PROVIDED RECORDS -
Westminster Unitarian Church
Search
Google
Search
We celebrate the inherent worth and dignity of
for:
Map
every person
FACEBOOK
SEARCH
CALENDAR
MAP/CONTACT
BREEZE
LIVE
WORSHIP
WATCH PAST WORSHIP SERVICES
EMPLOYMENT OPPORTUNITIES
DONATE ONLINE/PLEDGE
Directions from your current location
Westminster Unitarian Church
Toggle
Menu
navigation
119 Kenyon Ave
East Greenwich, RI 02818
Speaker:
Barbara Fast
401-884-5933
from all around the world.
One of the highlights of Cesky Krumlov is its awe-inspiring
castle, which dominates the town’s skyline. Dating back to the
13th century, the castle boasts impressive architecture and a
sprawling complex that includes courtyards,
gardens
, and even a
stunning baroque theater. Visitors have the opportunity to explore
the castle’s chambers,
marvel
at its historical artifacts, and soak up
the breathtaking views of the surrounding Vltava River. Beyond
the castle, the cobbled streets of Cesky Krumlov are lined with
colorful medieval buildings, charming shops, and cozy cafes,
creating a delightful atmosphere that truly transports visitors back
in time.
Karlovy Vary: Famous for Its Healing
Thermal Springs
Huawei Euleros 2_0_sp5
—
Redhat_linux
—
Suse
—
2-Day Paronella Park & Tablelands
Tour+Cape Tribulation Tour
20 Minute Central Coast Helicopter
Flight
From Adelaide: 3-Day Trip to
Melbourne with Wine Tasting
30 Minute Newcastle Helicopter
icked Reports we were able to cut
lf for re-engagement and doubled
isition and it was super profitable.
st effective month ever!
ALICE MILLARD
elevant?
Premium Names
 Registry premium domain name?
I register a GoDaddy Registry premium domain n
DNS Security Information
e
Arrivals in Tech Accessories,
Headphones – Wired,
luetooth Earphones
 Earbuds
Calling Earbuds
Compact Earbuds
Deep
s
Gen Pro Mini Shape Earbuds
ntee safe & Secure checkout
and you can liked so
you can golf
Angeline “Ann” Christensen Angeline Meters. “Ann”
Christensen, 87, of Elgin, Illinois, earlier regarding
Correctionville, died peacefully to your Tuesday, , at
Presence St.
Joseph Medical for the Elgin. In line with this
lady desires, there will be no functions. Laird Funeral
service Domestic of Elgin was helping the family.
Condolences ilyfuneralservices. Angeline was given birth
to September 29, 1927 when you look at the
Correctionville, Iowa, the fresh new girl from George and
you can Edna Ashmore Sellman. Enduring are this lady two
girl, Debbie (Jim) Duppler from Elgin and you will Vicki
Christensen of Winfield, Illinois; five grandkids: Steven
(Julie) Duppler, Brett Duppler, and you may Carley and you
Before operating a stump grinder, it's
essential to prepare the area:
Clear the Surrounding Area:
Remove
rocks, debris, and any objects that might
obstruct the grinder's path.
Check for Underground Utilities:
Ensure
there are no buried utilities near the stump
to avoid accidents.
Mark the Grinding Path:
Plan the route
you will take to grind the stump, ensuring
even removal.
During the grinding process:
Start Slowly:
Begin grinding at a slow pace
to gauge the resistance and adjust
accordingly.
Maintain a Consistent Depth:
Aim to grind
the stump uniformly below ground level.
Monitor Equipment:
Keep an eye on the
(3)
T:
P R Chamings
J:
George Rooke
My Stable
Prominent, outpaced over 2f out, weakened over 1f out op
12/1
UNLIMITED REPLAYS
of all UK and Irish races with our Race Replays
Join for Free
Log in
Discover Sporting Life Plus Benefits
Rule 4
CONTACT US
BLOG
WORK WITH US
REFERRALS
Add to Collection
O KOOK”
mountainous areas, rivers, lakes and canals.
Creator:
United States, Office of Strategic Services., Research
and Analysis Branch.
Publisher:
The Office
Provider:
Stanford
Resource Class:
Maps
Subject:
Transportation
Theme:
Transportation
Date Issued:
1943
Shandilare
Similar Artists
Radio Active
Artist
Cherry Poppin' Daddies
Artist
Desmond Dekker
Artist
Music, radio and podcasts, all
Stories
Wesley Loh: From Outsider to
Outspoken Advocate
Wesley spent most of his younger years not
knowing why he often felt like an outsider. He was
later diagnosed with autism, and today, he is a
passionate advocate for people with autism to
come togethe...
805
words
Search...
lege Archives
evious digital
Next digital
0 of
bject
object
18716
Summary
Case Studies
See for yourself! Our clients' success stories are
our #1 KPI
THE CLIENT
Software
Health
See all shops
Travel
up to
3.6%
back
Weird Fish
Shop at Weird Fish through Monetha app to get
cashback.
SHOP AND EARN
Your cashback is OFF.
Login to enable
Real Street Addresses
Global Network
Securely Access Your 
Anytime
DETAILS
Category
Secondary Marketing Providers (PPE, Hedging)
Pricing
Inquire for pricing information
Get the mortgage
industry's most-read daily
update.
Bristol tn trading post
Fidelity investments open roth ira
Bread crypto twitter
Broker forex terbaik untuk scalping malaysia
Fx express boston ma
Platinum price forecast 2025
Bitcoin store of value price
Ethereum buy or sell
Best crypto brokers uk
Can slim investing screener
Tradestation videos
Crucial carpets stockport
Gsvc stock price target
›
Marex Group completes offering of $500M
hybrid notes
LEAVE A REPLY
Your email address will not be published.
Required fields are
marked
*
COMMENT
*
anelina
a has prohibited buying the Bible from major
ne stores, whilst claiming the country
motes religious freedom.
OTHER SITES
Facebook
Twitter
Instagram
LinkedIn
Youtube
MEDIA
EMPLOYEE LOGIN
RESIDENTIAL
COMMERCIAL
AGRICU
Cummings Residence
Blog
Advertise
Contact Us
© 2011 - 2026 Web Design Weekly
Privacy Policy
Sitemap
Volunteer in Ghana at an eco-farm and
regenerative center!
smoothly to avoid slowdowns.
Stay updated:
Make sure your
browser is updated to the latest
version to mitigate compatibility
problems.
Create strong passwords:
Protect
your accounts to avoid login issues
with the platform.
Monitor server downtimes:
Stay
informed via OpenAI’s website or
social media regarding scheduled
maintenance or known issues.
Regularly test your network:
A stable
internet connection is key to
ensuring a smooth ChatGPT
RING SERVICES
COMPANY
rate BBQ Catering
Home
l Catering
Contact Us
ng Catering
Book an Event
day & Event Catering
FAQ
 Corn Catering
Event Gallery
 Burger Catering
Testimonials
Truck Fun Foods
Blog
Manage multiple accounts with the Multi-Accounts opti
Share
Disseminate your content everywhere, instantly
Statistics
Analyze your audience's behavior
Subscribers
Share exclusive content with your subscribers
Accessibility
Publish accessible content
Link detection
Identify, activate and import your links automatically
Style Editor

EXERCISE INSTRUCTIONS - Show each line of the records above containing "Office".

OUTPUT OF THE TASK -
United States, Office of Strategic Services., Research
The Office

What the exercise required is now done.